• **INSTRUCTIONS TO FOLLOW**:
In the listing below, the lines starting with the line with "We’ve Launched" and going on through the line with "on a faster, easier-to-navigate platform" are to be reproduced exactly, and only those.

• **DATASET CONTENT**:
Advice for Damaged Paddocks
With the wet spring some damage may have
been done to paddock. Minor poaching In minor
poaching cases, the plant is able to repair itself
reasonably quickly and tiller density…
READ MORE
==
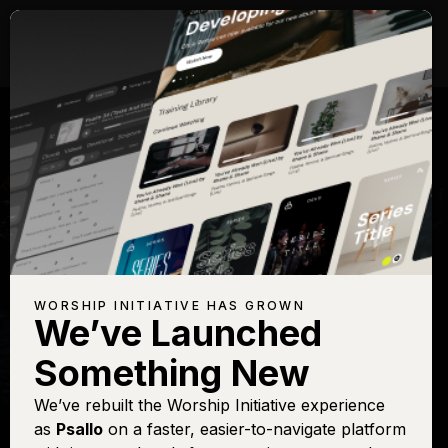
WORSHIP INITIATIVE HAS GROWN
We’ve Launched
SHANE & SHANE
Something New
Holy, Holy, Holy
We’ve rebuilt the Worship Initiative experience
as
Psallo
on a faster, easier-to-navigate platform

• **ANSWER BOX**:
We’ve Launched
SHANE & SHANE
Something New
Holy, Holy, Holy
We’ve rebuilt the Worship Initiative experience
as
Psallo
on a faster, easier-to-navigate platform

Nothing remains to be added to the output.